Hours after Trump’s declaration, the Pentagon on Tuesday afternoon insisted that US Defense Secretary Jim Mattis had not been blindsided by Trump.

“He was not surprised, he was consulted,” Mattis’s spokeswoman Dana White told reporters.

“Conversations have been robust, there were no surprises.”

In a statement, White later said the Pentagon “welcomes the positive news coming out of the summit and fully supports the ongoing, diplomatically led efforts with” North Korea.

But US officials told AFP they were taken aback by the news, and Pentagon personnel spent the morning in meetings discussing what could amount to an epic shift in the US military’s posture in South Korea.

The drills, which date back decades, are an integral component of the Pentagon’s boast that its troops are always ready to “fight tonight” on the Korean peninsula.

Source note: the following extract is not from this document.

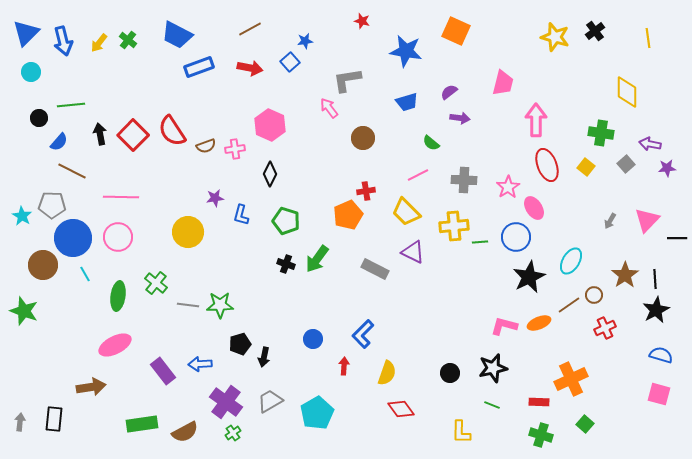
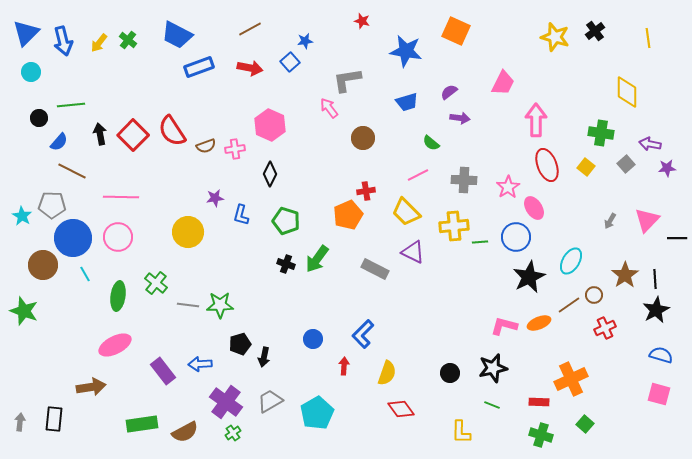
pink trapezoid at (503, 83): rotated 12 degrees clockwise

The exercises allow US and South Korean forces to practice mobilizing soldiers in the event of conflict, and to run computer simulations to improve coordination between the two militaries.

US Forces Korea (USFK), which comprises about 28,500 troops permanently based in South Korea, received no fresh guidance on upcoming joint training exercises, including so-called Ulchi Freedom Guardian scheduled for later this year.

Colonel Rob Manning, another spokesman, said: “We are going to be aligned with the president,” while noting that the readiness of US forces would remain “paramount.”

Richard Haass, president of the Council on Foreign Relations, said it was “troubling” that Trump had agreed to suspend joint drills without making any reference to North Korea dialing back its conventional military threat.

“The Singapore summit statement is essentially aspirational: no definitions of denuclearization, no timelines, no details as to verification,” Haass said on Twitter.

“What is most troubling about all this is that the US gave up something tangible, namely, US-RoK military exercises, in exchange,” he added, using the abbreviation for South Korea’s official name.

Still, he credited the summit for starting a diplomatic process between North Korea and the United States.